AI Copilot — KubeBolt Docs

How it Works

The copilot sends your question to a configured LLM provider along with tool definitions that map to KubeBolt’s REST API. The LLM calls tools to fetch live cluster data, analyzes the results, and responds with data-backed answers and kubectl commands.

17 Native Tools

Tool	What it does
`get_cluster_overview`	Resource counts, CPU/memory, health score, events
`list_resources`	List any of 23 resource types with filtering
`get_resource_detail`	Full detail of a specific resource
`get_resource_yaml`	Raw YAML definition (secrets redacted)
`get_resource_describe`	kubectl-describe output for deep troubleshooting
`get_pod_logs`	Pod logs with container, tail, since and grep options
`get_workload_pods`	Pods owned by a workload controller
`get_workload_history`	Revision history for Deployments/StatefulSets/DaemonSets
`get_cronjob_jobs`	Job children of a CronJob to investigate execution history
`get_topology`	Full cluster topology graph
`get_insights`	Active insights with severity
`get_events`	Events with filtering
`search_resources`	Global search by name across 16 resource types
`get_permissions`	Detected RBAC permissions
`list_clusters`	All available kubeconfig contexts
`get_kubebolt_docs`	Product knowledge base (features, navigation, admin pages)

Supported Providers

Anthropic — Claude Sonnet 4.6, Claude Opus 4.6/4.7, Claude Haiku 4.5. Prompt caching on system prompt + tool definitions.
OpenAI — GPT-5, GPT-5 Mini, GPT-4o, GPT-4o Mini.
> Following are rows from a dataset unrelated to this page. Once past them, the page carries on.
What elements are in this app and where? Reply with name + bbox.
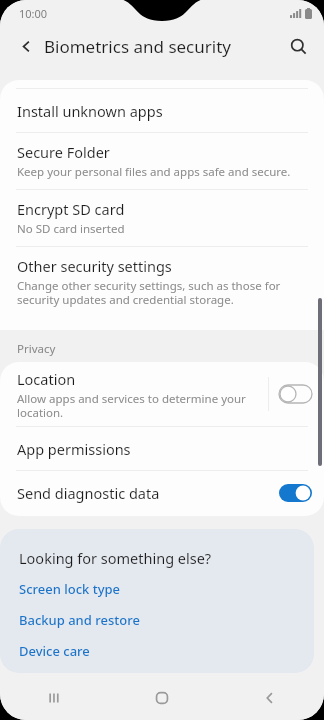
- staticText: No SD card inserted: [17, 221, 125, 237]
- staticText: Send diagnostic data: [17, 483, 160, 503]
- staticText: Screen lock type: [19, 580, 121, 598]
- staticText: Allow apps and services to determine you…: [17, 391, 246, 420]
- staticText: 10:00: [19, 6, 48, 21]
- button[interactable]: Home: [108, 676, 216, 720]
- button[interactable]: Secure Folder: [0, 133, 324, 189]
- button[interactable]: Back: [216, 676, 324, 720]
- button[interactable]: Send diagnostic data: [0, 471, 324, 515]
- staticText: Looking for something else?: [19, 548, 212, 568]
- staticText: Backup and restore: [19, 611, 140, 629]
- button[interactable]: Backup and restore: [19, 611, 314, 629]
- button[interactable]: Install unknown apps: [0, 89, 324, 132]
- button[interactable]: Encrypt SD card: [0, 190, 324, 246]
- button[interactable]: App permissions: [0, 427, 324, 470]
- staticText: Install unknown apps: [17, 101, 163, 121]
- button[interactable]: Location: [0, 362, 324, 426]
- staticText: Privacy: [17, 341, 56, 357]
- button[interactable]: Search: [281, 29, 315, 63]
- button[interactable]: Recent apps: [0, 676, 108, 720]
- button[interactable]: Navigate up: [9, 29, 43, 63]
- staticText: Encrypt SD card: [17, 199, 125, 219]
- staticText: Secure Folder: [17, 142, 110, 162]
- button[interactable]: Screen lock type: [19, 580, 314, 598]
- staticText: App permissions: [17, 439, 131, 459]
- button[interactable]: Device care: [19, 642, 314, 660]
- button[interactable]: On: [279, 484, 312, 502]
- staticText: Change other security settings, such as …: [17, 278, 281, 307]
- button[interactable]: Other security settings: [0, 247, 324, 315]
- staticText: Device care: [19, 642, 90, 660]
- button[interactable]: Off: [279, 385, 312, 403]
- staticText: Keep your personal files and apps safe a…: [17, 164, 291, 180]
- staticText: Location: [17, 369, 76, 389]
- staticText: Other security settings: [17, 256, 172, 276]
- staticText: Biometrics and security: [44, 35, 231, 58]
Automatic prompt caching, max_completion_tokens for reasoning models.
Self-hosted — Ollama, vLLM, Groq, DeepSeek (OpenAI-compatible).
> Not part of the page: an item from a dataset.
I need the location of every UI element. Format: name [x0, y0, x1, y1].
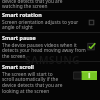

BYO Key: You bring your own API key. KubeBolt never stores or transmits your key to any server other than the provider you configure. For production, use the API proxy mode to keep keys server-side.

Contextual “Ask Copilot”

Launches the Copilot panel with a pre-loaded prompt that already carries the cluster, namespace, resource name and symptom. Five surfaces:

Insights — “Diagnose this insight and recommend a fix”
Resource Detail (Pods, Deployments, StatefulSets, Services, Nodes) — “Investigate this resource”
Events — button on every Warning row, “Explain this Kubernetes Warning event”

Templates live in services/copilot/triggers.ts and are versioned so the LLM never sees stale framing.

Conversation memory

Long sessions stop bleeding context. When the estimated conversation size crosses SESSION_BUDGET_TOKENS × AUTO_COMPACT_THRESHOLD (default 80%), the handler folds older turns into a summary generated by the provider’s cheap-tier model (Haiku 4.5 / gpt-4o-mini) and stubs bulky tool_results in the preserved tail. The active turn’s tool_results are always protected so mid-flight compacts never truncate a response.

A Scissors icon in the panel header exposes the same primitive on demand — “new session with summary” collapses the whole transcript into a single summary message so you can pivot topics without losing context.

Env var	Default	Purpose
`KUBEBOLT_AI_AUTO_COMPACT`	`true`	Master switch for auto-compaction
`KUBEBOLT_AI_SESSION_BUDGET_TOKENS`	context window of the model	Total ceiling. Trigger fires at budget × threshold
`KUBEBOLT_AI_AUTO_COMPACT_THRESHOLD`	`0.80`	Fraction of the budget at which compact fires
`KUBEBOLT_AI_COMPACT_MODEL`	auto (cheap tier of same provider)	Override the summarisation model
`KUBEBOLT_AI_COMPACT_PRESERVE_TURNS`	`3`	Turns kept intact after compaction

Scope guardrail

The system prompt defines in-scope (Kubernetes operations, DevOps/SRE topics that support the user’s cluster, KubeBolt itself) and out-of-scope (general coding unrelated to cluster resources, non-technical topics, competitor cloud products). The LLM refuses out-of-scope questions with a one-sentence polite redirect in the user’s language — never answers partially.

Admin Copilot Usage

At /admin/copilot-usage: sessions, tokens billed, cache hit rate, estimated USD cost (best-effort pricing table for Anthropic and OpenAI), top tools with error rates, and a per-session drill-down modal with tool breakdown and compact events. Range selector 24h / 7d / 30d. Stored locally in BoltDB with a 30-day / 5000-entry retention cap. Requires authentication to be enabled.